A comprehensive study of the genotoxic and anti-genotoxic effects of homocysteine in HUVECs and mouse bone marrow cells.

Food Chem Toxicol 2021 Oct 18;156:112518. Epub 2021 Aug 18.

School of Life Sciences, The Engineering Research Center of Sustainable Development and Utilization of Biomass Energy, Yunnan Normal University, Kunming, Yunnan, 650500, China; Yunnan Environmental Mutagen Society, Kunming, Yunnan, 650500, China. Electronic address:

Elevated Homocysteine (Hcy) is associated with increased risk of vascular disease, but whether it induces genotoxicity to vascular endothelial cells remains unknown. Here, we conducted a comprehensive study of the genotoxicity, and unexpected anti-genotoxicity, of Hcy by cytokinesis-blocked micronucleus assay in HUVECs and erythrocyte micronucleus test in mouse bone marrow cells.
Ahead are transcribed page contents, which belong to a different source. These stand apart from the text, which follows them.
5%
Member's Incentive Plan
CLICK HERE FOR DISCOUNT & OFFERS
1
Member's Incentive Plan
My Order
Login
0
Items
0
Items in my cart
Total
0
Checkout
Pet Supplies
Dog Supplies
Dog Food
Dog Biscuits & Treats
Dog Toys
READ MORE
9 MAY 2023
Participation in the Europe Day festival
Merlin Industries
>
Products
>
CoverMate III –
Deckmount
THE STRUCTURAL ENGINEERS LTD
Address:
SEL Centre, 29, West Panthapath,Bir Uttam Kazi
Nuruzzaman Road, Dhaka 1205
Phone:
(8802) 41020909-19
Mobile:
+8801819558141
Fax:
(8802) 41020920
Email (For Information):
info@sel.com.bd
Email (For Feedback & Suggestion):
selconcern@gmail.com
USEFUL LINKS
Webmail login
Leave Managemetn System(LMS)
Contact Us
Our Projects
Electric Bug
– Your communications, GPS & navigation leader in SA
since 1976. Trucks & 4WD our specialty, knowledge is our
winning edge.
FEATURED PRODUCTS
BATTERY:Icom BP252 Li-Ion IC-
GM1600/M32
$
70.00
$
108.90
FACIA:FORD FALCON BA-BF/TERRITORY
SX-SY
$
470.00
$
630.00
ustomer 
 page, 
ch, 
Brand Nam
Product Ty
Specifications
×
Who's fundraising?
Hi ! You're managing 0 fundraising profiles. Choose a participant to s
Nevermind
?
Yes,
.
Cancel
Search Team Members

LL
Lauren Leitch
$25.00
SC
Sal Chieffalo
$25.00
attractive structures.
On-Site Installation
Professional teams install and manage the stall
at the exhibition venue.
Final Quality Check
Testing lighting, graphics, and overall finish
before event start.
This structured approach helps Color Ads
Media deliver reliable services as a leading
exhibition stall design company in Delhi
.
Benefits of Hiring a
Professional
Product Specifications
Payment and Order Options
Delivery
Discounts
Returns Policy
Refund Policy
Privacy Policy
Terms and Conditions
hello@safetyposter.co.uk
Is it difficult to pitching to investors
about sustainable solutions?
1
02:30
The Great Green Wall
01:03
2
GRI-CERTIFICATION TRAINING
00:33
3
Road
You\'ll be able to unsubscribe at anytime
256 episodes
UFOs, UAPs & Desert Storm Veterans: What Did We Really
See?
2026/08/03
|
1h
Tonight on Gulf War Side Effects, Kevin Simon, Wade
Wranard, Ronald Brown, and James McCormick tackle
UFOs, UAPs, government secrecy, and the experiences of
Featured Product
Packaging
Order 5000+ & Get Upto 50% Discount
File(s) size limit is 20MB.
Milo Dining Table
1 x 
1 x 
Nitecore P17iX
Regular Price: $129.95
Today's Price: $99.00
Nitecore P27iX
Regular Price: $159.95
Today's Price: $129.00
Our experiments led to several important findings. First, while supraphysiological Hcy (SP-Hcy) exhibited remarkable genotoxicity, physiologically-relevant Hcy (PR-Hcy) reduced the basal genotoxicity. Second, among the metabolites of Hcy, cysteine phenocopied the anti-genotoxicity of PR-Hcy and, methionine, S-adenosylhomocysteine and HS phenocopied the genotoxicity of SP-Hcy. Third, the genotoxicity of SP-Hcy was mitigated by vitamin B, Fe and Cu, but was exacerbated by N-acetylcysteine. Fourth, under pre-, co- or post-treatment protocol, both SP-Hcy and PR-Hcy attenuated the genotoxicity of cisplatin, mitomycin-C, nocodazole or deoxycholate. Finally, 100 and 250 mg/kg Hcy ameliorated cisplatin-induced genotoxicity in bone marrow cells of CF-1 and Kunming mice. Our results suggest that genotoxicity may be one mechanism through which Hcy confers an increased risk for vascular disease, but more importantly, they challenge the long-standing paradigm that Hcy is always harmful to human health. Our study calls for a more systematic effort in understanding the molecular mechanisms underlying the anti-genotoxicity of Hcy.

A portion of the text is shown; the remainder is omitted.